Hudson answered, while Miss Watters’s face turned noticeably red from holding in her mirth.
“As to that, the proof of the pudding is in the eating,”
Fellows said, with a critical look at Lillian.
“There is Miss Ratchett making eyes at you, Tony,”
Hudson said. “She’ll be jealous if she sees you flirting with Miss Watters. The ladies, you know, are all consumed with jealousy. You’d better run along and tell her how pretty she looks in her red bonnet.”
“Yes, by Jove,
there’s
a girl knows how to dress,”
he said, and he dashed off to admire Miss Ratchett and be admired by her.
“I suppose he’s stolen your heart away with his cunning praise,”
Hudson said.
“There ought to be a law against sending such a man as that to Parliament!”
Lillian declared.
“Sharp as a tack.”
“I don’t know how you’ve stood it without murdering him during this entire month.”

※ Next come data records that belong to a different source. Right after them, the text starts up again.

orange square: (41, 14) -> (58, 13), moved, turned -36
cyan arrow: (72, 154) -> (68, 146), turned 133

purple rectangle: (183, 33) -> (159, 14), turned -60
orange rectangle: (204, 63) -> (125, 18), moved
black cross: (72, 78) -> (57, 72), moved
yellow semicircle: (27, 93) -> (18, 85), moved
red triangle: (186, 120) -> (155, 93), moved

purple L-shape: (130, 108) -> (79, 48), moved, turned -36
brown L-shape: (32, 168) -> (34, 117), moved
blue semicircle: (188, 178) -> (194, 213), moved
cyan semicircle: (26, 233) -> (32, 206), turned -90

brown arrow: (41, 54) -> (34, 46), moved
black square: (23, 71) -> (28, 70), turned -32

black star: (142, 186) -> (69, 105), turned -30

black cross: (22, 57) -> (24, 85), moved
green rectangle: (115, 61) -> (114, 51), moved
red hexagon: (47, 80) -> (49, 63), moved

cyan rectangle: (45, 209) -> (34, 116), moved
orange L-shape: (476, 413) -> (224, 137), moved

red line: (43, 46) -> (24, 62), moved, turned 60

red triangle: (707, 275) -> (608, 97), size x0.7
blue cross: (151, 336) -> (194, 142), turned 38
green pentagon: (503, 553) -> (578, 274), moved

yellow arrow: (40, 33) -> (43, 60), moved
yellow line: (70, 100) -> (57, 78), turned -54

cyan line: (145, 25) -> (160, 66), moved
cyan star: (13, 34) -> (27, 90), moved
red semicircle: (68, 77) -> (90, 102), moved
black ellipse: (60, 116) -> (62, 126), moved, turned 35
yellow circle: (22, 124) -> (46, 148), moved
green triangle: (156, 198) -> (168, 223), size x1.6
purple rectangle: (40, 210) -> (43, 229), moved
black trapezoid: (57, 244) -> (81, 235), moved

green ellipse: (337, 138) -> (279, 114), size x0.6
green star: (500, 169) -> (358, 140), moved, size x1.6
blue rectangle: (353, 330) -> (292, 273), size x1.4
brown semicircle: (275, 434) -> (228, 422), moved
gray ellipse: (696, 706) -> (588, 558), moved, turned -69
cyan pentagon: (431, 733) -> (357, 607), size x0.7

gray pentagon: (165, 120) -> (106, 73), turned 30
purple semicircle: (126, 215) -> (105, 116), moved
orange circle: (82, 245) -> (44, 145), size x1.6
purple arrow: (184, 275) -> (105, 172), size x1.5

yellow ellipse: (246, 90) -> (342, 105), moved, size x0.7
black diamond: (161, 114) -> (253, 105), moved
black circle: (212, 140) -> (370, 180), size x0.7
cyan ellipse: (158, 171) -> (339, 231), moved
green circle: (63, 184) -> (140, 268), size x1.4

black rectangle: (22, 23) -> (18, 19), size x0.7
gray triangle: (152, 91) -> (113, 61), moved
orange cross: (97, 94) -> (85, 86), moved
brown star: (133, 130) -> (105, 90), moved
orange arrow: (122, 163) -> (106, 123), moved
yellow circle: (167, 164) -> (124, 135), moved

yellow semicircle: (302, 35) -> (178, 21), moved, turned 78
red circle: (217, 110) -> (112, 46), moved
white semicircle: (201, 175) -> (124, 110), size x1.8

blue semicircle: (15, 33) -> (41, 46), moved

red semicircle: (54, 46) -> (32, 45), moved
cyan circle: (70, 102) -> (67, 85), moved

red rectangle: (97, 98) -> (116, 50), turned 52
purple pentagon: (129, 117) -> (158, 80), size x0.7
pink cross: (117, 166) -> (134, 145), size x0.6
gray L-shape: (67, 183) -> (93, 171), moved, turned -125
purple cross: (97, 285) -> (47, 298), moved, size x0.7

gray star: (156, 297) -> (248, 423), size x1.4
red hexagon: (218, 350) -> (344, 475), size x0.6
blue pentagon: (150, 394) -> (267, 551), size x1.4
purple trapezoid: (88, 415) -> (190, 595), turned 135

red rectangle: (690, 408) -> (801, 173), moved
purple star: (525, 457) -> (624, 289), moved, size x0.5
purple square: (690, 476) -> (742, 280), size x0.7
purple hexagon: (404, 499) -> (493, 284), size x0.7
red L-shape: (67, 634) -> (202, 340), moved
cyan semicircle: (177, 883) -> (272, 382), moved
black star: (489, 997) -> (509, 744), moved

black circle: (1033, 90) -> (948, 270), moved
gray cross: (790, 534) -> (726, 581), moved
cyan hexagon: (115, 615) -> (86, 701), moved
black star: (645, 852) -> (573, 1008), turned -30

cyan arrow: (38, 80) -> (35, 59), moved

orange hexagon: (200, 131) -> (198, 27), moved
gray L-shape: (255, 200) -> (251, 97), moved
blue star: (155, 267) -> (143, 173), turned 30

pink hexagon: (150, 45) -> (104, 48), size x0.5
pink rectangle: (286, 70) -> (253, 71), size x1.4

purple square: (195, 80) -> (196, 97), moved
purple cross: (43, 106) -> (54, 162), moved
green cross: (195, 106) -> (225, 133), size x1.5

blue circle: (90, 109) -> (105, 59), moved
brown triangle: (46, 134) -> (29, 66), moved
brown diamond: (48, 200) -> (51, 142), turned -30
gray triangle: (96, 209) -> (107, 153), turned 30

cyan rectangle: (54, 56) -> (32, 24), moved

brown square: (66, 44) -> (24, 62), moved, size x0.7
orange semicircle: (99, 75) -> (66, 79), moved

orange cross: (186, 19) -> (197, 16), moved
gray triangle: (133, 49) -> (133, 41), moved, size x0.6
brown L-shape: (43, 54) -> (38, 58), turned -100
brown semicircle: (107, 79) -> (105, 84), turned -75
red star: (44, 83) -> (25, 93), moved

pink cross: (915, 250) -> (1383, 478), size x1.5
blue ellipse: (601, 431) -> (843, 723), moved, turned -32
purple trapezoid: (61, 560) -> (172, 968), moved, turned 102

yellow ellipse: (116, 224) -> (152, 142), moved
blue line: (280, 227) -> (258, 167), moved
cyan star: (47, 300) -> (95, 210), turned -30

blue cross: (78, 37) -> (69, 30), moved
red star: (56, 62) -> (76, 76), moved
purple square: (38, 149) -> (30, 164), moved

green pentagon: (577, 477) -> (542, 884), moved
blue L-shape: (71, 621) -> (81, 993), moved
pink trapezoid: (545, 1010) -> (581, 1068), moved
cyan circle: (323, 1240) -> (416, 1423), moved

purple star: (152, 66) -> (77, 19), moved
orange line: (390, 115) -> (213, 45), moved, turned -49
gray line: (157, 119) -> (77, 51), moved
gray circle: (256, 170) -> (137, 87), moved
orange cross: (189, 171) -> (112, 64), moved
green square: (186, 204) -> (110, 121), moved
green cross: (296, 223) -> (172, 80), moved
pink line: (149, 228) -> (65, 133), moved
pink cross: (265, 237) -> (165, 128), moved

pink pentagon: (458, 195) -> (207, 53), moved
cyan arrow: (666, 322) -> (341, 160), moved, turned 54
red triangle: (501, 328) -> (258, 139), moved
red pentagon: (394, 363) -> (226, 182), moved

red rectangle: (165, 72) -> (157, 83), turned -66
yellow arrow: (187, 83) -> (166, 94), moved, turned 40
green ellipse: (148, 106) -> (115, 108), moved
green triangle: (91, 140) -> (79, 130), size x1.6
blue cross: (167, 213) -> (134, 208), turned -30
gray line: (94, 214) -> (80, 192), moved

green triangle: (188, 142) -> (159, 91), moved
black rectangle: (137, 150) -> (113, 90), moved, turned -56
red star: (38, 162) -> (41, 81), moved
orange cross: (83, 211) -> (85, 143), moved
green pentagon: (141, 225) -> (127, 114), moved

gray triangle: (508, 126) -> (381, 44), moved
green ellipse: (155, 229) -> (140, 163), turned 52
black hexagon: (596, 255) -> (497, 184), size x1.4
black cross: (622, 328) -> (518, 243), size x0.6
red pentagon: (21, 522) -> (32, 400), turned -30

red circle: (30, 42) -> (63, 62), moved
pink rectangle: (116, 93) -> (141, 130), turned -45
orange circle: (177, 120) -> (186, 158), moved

“Ah well, politics makes strange bedfellows,”
he said with a wicked gleam in his eyes. “He forgot to tell me that now I have made my bed, I must lie in it.”
He began looking around as though trying to find someone.
“Who is it you are looking for?”
she asked him.
“I’m not looking for anyone. I’ve found you. I was just wondering if there was somewhere we could go.”
Lillian was quite overcome, not only at the words—for it was clearly not just a bench or a tent for a cup of coffee he had in mind—but at the warm tone in which they were spoken and the glowing eyes of the speaker. Although they looked around quite thoroughly, there was no convenient place for them to go to be alone, which, she felt sure was what he had in mind. The town was a perfect wall of people, noise and confusion.